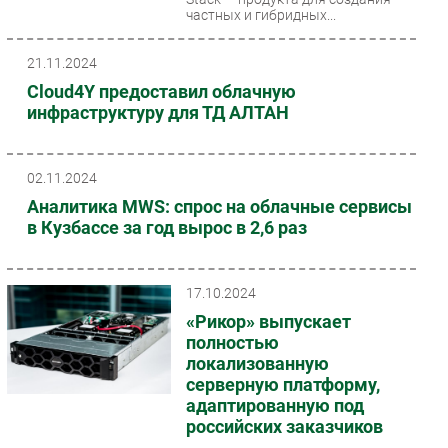
частных и гибридных...
21.11.2024
Cloud4Y предоставил облачную
инфраструктуру для ТД АЛТАН
02.11.2024
Аналитика MWS: спрос на облачные сервисы
в Кузбассе за год вырос в 2,6 раз
17.10.2024
«Рикор» выпускает
полностью
локализованную
серверную платформу,
адаптированную под
российских заказчиков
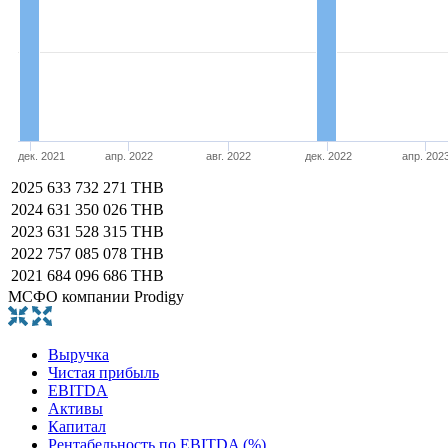
дек. 2021
апр. 2022
авг. 2022
дек. 2022
апр. 202
2025
633 732 271 THB
2024
631 350 026 THB
2023
631 528 315 THB
2022
757 085 078 THB
2021
684 096 686 THB
МСФО компании Prodigy
Выручка
Чистая прибыль
EBITDA
Активы
Капитал
Рентабельность по EBITDA (%)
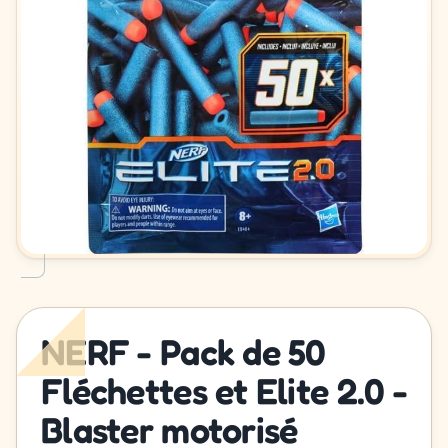
NERF - Pack de 50
Fléchettes et Elite 2.0 -
Blaster motorisé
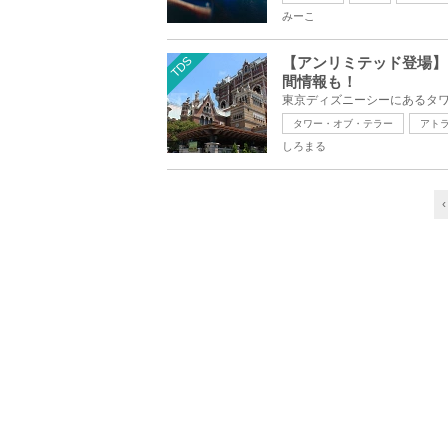
みーこ
TDS
【アンリミテッド登場】
間情報も！
タワー・オブ・テラー
アト
しろまる
‹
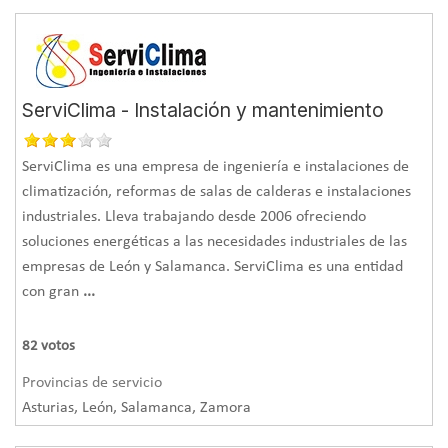
ServiClima - Instalación y mantenimiento
ServiClima es una empresa de ingeniería e instalaciones de
climatización, reformas de salas de calderas e instalaciones
industriales. Lleva trabajando desde 2006 ofreciendo
soluciones energéticas a las necesidades industriales de las
empresas de León y Salamanca. ServiClima es una entidad
con gran
...
82
votos
Provincias de servicio
Asturias, León, Salamanca, Zamora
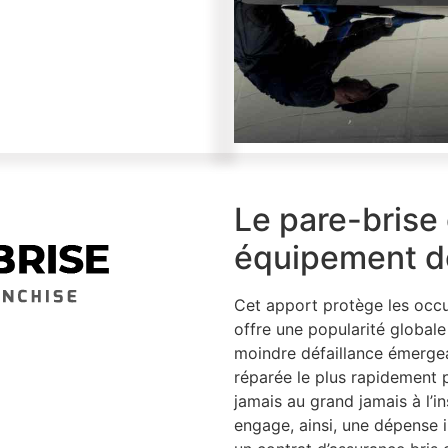
Le pare-brise 
équipement de
Cet apport protège les occu
offre une popularité globale
moindre défaillance émergean
réparée le plus rapidement 
jamais au grand jamais à l’in
engage, ainsi, une dépense 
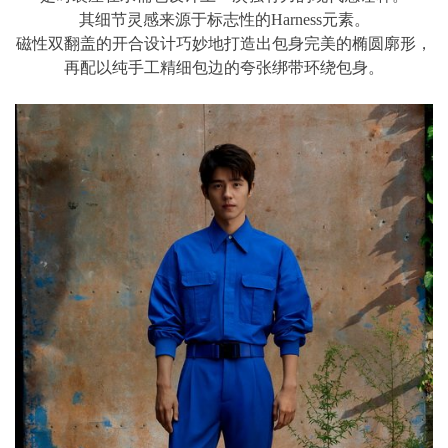
其细节灵感来源于标志性的Harness元素。
磁性双翻盖的开合设计巧妙地打造出包身完美的椭圆廓形，
再配以纯手工精细包边的夸张绑带环绕包身。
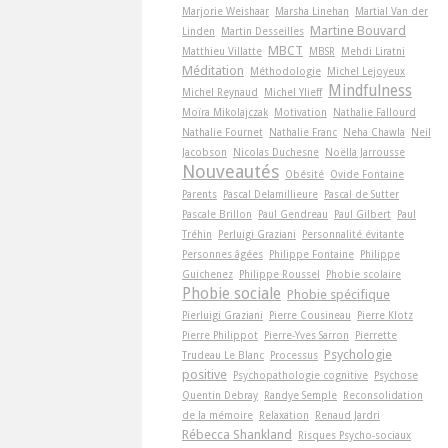
Marjorie Weishaar
Marsha Linehan
Martial Van der
Martine Bouvard
Linden
Martin Desseilles
MBCT
Matthieu Villatte
MBSR
Mehdi Liratni
Méditation
Méthodologie
Michel Lejoyeux
Mindfulness
Michel Reynaud
Michel Ylieff
Moïra Mikolajczak
Motivation
Nathalie Fallourd
Nathalie Fournet
Nathalie Franc
Neha Chawla
Neil
Jacobson
Nicolas Duchesne
Noëlla Jarrousse
Nouveautés
Obésité
Ovide Fontaine
Parents
Pascal Delamillieure
Pascal de Sutter
Pascale Brillon
Paul Gendreau
Paul Gilbert
Paul
Tréhin
Perluigi Graziani
Personnalité évitante
Personnes âgées
Philippe Fontaine
Philippe
Guichenez
Philippe Roussel
Phobie scolaire
Phobie sociale
Phobie spécifique
Pierluigi Graziani
Pierre Cousineau
Pierre Klotz
Pierre Philippot
Pierre-Yves Sarron
Pierrette
Psychologie
Trudeau Le Blanc
Processus
positive
Psychopathologie cognitive
Psychose
Quentin Debray
Randye Semple
Reconsolidation
de la mémoire
Relaxation
Renaud Jardri
Rébecca Shankland
Risques Psycho-sociaux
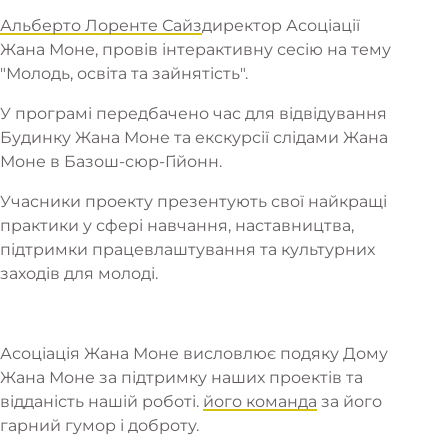
Альберто Лоренте Сайз
директор Асоціації
Жана Моне, провів інтерактивну сесію на тему
"Молодь, освіта та зайнятість".
У програмі передбачено час для відвідування
Будинку Жана Моне та екскурсії слідами Жана
Моне в Базош-сюр-Гійонн.
Учасники проекту презентують свої найкращі
практики у сфері навчання, наставництва,
підтримки працевлаштування та культурних
заходів для молоді.
Асоціація Жана Моне висловлює подяку Дому
Жана Моне за підтримку наших проектів та
відданість нашій роботі.
його команда
за його
гарний гумор і доброту.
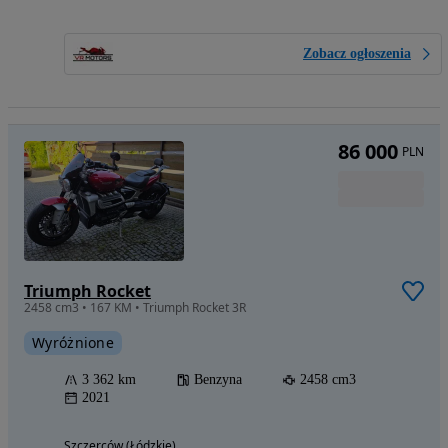
Zobacz ogłoszenia
86 000
PLN
Triumph Rocket
2458 cm3 • 167 KM • Triumph Rocket 3R
Wyróżnione
3 362 km
Benzyna
2458 cm3
2021
Szczerców (Łódzkie)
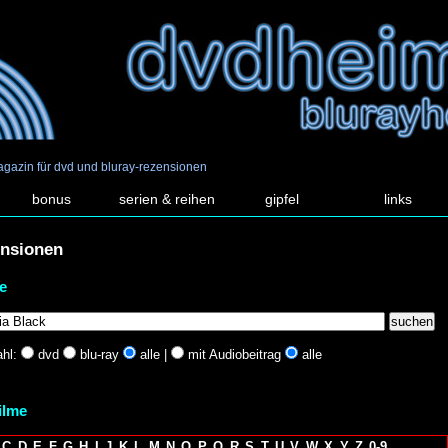
agazin für dvd und bluray-rezensionen
bonus
serien & reihen
gipfel
links
ensionen
e
hl:
dvd
blu-ray
alle |
mit Audiobeitrag
alle
filme
C
D
E
F
G
H
I
J
K
L
M
N
O
P
Q
R
S
T
U
V
W
X
Y
Z
0-9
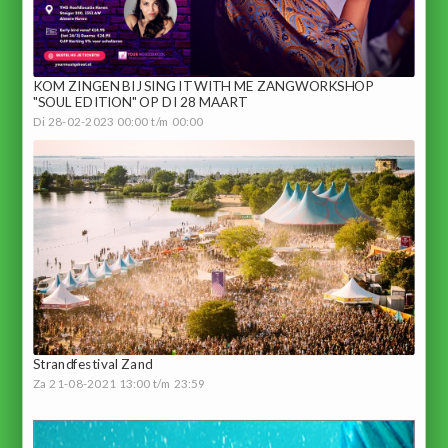
KOM ZINGEN BIJ SING IT WITH ME ZANGWORKSHOP
"SOUL EDITION" OP DI 28 MAART
Di 28-02-2023 00:00 t/m 00:00
Strandfestival Zand
Za 21-08-2021 13:00 t/m 23:59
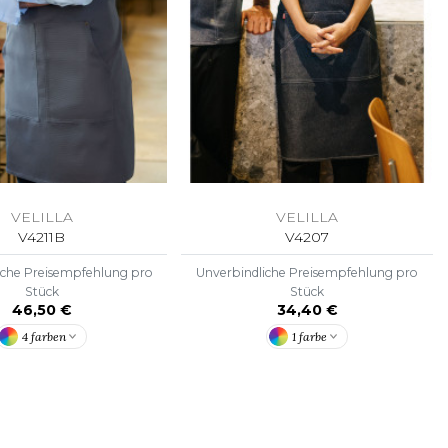
VELILLA
VELILLA
V4211B
V4207
iche Preisempfehlung pro
Unverbindliche Preisempfehlung pro
Stück
Stück
46,50 €
34,40 €
4 farben
1 farbe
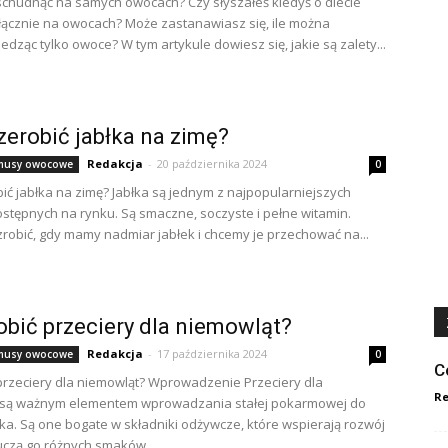
schudnąć na samych owocach? Czy słyszałeś kiedyś o diecie
łącznie na owocach? Może zastanawiasz się, ile można
edząc tylko owoce? W tym artykule dowiesz się, jakie są zalety...
zerobić jabłka na zimę?
Redakcja
-
20 października 2024
i musy owocowe
0
bić jabłka na zimę? Jabłka są jednym z najpopularniejszych
tępnych na rynku. Są smaczne, soczyste i pełne witamin.
zrobić, gdy mamy nadmiar jabłek i chcemy je przechować na...
obić przeciery dla niemowląt?
Redakcja
-
17 października 2024
i musy owocowe
0
C
 przeciery dla niemowląt? Wprowadzenie Przeciery dla
Re
 są ważnym elementem wprowadzania stałej pokarmowej do
cka. Są one bogate w składniki odżywcze, które wspierają rozwój
uczą go różnych smaków....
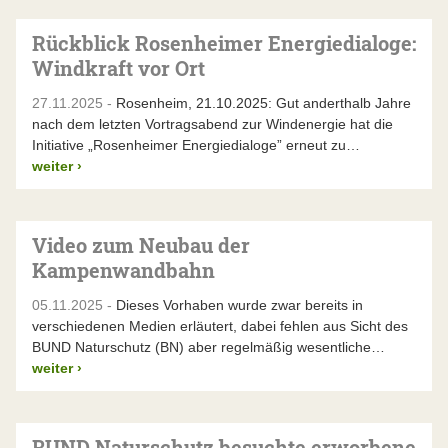
Rückblick Rosenheimer Energiedialoge:
Windkraft vor Ort
27.11.2025 -
Rosenheim, 21.10.2025: Gut anderthalb Jahre
nach dem letzten Vortragsabend zur Windenergie hat die
Initiative „Rosenheimer Energiedialoge” erneut zu…
weiter
›
Video zum Neubau der
Kampenwandbahn
05.11.2025 -
Dieses Vorhaben wurde zwar bereits in
verschiedenen Medien erläutert, dabei fehlen aus Sicht des
BUND Naturschutz (BN) aber regelmäßig wesentliche…
weiter
›
BUND Naturschutz besuchte erworbene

***

- Task requirements
Could you restate the material word for word, omitting the pictures?

- Expected output
частных и гибридных...
21.11.2024
Cloud4Y предоставил облачную
инфраструктуру для ТД АЛТАН
02.11.2024
Аналитика MWS: спрос на облачные сервисы
в Кузбассе за год вырос в 2,6 раз
17.10.2024
«Рикор» выпускает
полностью
локализованную
серверную платформу,
адаптированную под
российских заказчиков
дек. 2021
апр. 2022
авг. 2022
дек. 2022
апр. 202
2025
633 732 271 THB
2024
631 350 026 THB
2023
631 528 315 THB
2022
757 085 078 THB
2021
684 096 686 THB
МСФО компании Prodigy
Выручка
Чистая прибыль
EBITDA
Активы
Капитал
Рентабельность по EBITDA (%)
NERF - Pack de 50
Fléchettes et Elite 2.0 -
Blaster motorisé
みーこ
TDS
【アンリミテッド登場】
間情報も！
タワー・オブ・テラー
アト
しろまる
‹
ServiClima - Instalación y mantenimiento
ServiClima es una empresa de ingeniería e instalaciones de
climatización, reformas de salas de calderas e instalaciones
industriales. Lleva trabajando desde 2006 ofreciendo
soluciones energéticas a las necesidades industriales de las
empresas de León y Salamanca. ServiClima es una entidad
con gran
...
82
votos
Provincias de servicio
Asturias, León, Salamanca, Zamora
Le pare-brise 
équipement de
Cet apport protège les occu
offre une popularité globale
moindre défaillance émergean
réparée le plus rapidement 
jamais au grand jamais à l’in
engage, ainsi, une dépense 
其细节灵感来源于标志性的Harness元素。
磁性双翻盖的开合设计巧妙地打造出包身完美的椭圆廓形，
再配以纯手工精细包边的夸张绑带环绕包身。
Marjorie Weishaar
Marsha Linehan
Martial Van der
Martine Bouvard
Linden
Martin Desseilles
MBCT
Matthieu Villatte
MBSR
Mehdi Liratni
Méditation
Méthodologie
Michel Lejoyeux
Mindfulness
Michel Reynaud
Michel Ylieff
Moïra Mikolajczak
Motivation
Nathalie Fallourd
Nathalie Fournet
Nathalie Franc
Neha Chawla
Neil
Jacobson
Nicolas Duchesne
Noëlla Jarrousse
Nouveautés
Obésité
Ovide Fontaine
Parents
Pascal Delamillieure
Pascal de Sutter
Pascale Brillon
Paul Gendreau
Paul Gilbert
Paul
Tréhin
Perluigi Graziani
Personnalité évitante
Personnes âgées
Philippe Fontaine
Philippe
Guichenez
Philippe Roussel
Phobie scolaire
Phobie sociale
Phobie spécifique
Pierluigi Graziani
Pierre Cousineau
Pierre Klotz
Pierre Philippot
Pierre-Yves Sarron
Pierrette
Psychologie
Trudeau Le Blanc
Processus
positive
Psychopathologie cognitive
Psychose
Quentin Debray
Randye Semple
Reconsolidation
de la mémoire
Relaxation
Renaud Jardri
Rébecca Shankland
Risques Psycho-sociaux
Альберто Лоренте Сайз
директор Асоціації
Жана Моне, провів інтерактивну сесію на тему
"Молодь, освіта та зайнятість".
У програмі передбачено час для відвідування
Будинку Жана Моне та екскурсії слідами Жана
Моне в Базош-сюр-Гійонн.
Учасники проекту презентують свої найкращі
практики у сфері навчання, наставництва,
підтримки працевлаштування та культурних
заходів для молоді.
Асоціація Жана Моне висловлює подяку Дому
Жана Моне за підтримку наших проектів та
відданість нашій роботі.
його команда
за його
гарний гумор і доброту.
Zobacz ogłoszenia
86 000
PLN
Triumph Rocket
2458 cm3 • 167 KM • Triumph Rocket 3R
Wyróżnione
3 362 km
Benzyna
2458 cm3
2021
Szczerców (Łódzkie)
agazin für dvd und bluray-rezensionen
bonus
serien & reihen
gipfel
links
ensionen
e
hl:
dvd
blu-ray
alle |
mit Audiobeitrag
alle
filme
C
D
E
F
G
H
I
J
K
L
M
N
O
P
Q
R
S
T
U
V
W
X
Y
Z
0-9
KOM ZINGEN BIJ SING IT WITH ME ZANGWORKSHOP
"SOUL EDITION" OP DI 28 MAART
Di 28-02-2023 00:00 t/m 00:00
Strandfestival Zand
Za 21-08-2021 13:00 t/m 23:59
VELILLA
VELILLA
V4211B
V4207
iche Preisempfehlung pro
Unverbindliche Preisempfehlung pro
Stück
Stück
46,50 €
34,40 €
4 farben
1 farbe
schudnąć na samych owocach? Czy słyszałeś kiedyś o diecie
łącznie na owocach? Może zastanawiasz się, ile można
edząc tylko owoce? W tym artykule dowiesz się, jakie są zalety...
zerobić jabłka na zimę?
Redakcja
-
20 października 2024
i musy owocowe
0
bić jabłka na zimę? Jabłka są jednym z najpopularniejszych
tępnych na rynku. Są smaczne, soczyste i pełne witamin.
zrobić, gdy mamy nadmiar jabłek i chcemy je przechować na...
obić przeciery dla niemowląt?
Redakcja
-
17 października 2024
i musy owocowe
0
C
 przeciery dla niemowląt? Wprowadzenie Przeciery dla
Re
 są ważnym elementem wprowadzania stałej pokarmowej do
cka. Są one bogate w składniki odżywcze, które wspierają rozwój
uczą go różnych smaków....
Rückblick Rosenheimer Energiedialoge:
Windkraft vor Ort
27.11.2025 -
Rosenheim, 21.10.2025: Gut anderthalb Jahre
nach dem letzten Vortragsabend zur Windenergie hat die
Initiative „Rosenheimer Energiedialoge” erneut zu…
weiter
›
Video zum Neubau der
Kampenwandbahn
05.11.2025 -
Dieses Vorhaben wurde zwar bereits in
verschiedenen Medien erläutert, dabei fehlen aus Sicht des
BUND Naturschutz (BN) aber regelmäßig wesentliche…
weiter
›
BUND Naturschutz besuchte erworbene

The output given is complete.